I found a bit where we went into a chocolate shop and my wife wanted to get just a bar of chocolate. But we could only see fancy truffles and pralines and chocolates with various nuts and other fillings. The woman in the shop didn’t speak any English, so I checked my phrasebook for a word meaning “plain”, so I could ask if she had any plain chocolate. The book gave me ebene, so I asked, “Haben Sie ebene Schokolade?”

She gave me a very strange look, and had no idea what I was talking about. Despite further attempts, I had no success in explaining to her what we wanted, and we ended up buying some chocolate with nuts in.

It’s only now, nine years later, that I’ve looked up “ebene“. It turns out I wasn’t asking for “ordinary, unadorned” chocolate. I was asking for “large region of flat land” chocolate!

Parkes Radiotelescope diary 1989

Monday, 4 January, 2016

I was cleaning out the garage and found some old stuff, including a written account of a trip I took to observe at the Parkes Observatory radiotelescope as a summer student in 1989. So, without further ado:

Hooray! I’d been accepted for a summer vacation scholarship at the Australia Telescope National Facility. This means a wonderful opportunity to engage in some scientific research and to gain experience in working in professional astronomy. There’s also the small matter of earning three hundred bucks a week…

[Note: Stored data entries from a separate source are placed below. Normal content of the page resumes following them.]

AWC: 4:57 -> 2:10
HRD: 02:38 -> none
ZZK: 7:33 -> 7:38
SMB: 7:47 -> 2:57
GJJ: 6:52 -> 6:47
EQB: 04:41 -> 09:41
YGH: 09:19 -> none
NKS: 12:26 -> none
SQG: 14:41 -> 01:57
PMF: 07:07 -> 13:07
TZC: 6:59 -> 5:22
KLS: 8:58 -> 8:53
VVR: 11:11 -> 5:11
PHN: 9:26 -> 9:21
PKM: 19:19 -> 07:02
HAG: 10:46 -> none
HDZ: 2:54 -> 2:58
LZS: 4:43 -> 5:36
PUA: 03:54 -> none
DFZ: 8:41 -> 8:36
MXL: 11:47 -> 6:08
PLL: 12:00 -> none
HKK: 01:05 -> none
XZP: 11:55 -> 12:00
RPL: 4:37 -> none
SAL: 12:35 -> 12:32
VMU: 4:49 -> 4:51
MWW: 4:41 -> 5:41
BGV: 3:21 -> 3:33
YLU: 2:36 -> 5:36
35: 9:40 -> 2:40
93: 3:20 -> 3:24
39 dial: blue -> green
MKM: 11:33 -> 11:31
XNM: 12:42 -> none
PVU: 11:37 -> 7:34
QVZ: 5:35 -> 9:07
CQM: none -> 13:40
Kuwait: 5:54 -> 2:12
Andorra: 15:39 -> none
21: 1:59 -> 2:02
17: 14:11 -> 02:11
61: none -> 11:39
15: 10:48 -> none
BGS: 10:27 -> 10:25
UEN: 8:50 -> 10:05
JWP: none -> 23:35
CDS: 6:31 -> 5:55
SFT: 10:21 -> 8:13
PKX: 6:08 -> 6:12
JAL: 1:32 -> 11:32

It was all set. I was to begin working on Monday, the 4th of December. That gave me a week off after my last exam at uni. Whoah, a holiday! When was the last time I had one of those?

During my exams, I received a phone call from my ATNF supervisor, Dick Manchester (the man who was once heard to say, “There are more things in life than pulsars.” This is a second hand account, so its veracity is to be questioned).

“How would you like to go to Parkes?” he asks.

“Great, when?”

“November 27.”

There goes the holiday! But wait, I have already planned to do things with friends nearly every day of that week. The last thing was an ice skating trip on the Friday, the 1st of December. I said I was busy until at least then.

“Well, do you want to fly up on Friday evening?”

I’m not one to knock back a free plane trip, so on the appointed Friday there I was, sitting in a minute ten-seater plane with blistered feet and aching legs from the skating and almost falling asleep due to the several late nights just gone. (I’d just made the plane by a mere ten minutes, but that’s another story.)

An hour later and the plane had touched down at Parkes. There were about six cars and a dozen or so people waiting for their friends and relatives. I hadn’t the foggiest who would meet me and take me out to the telescope. Walking across the tarmac, I noticed one guy whose sloppy joe was emblazoned with a star-field and a radiotelescope dish. Okay, that was easy enough.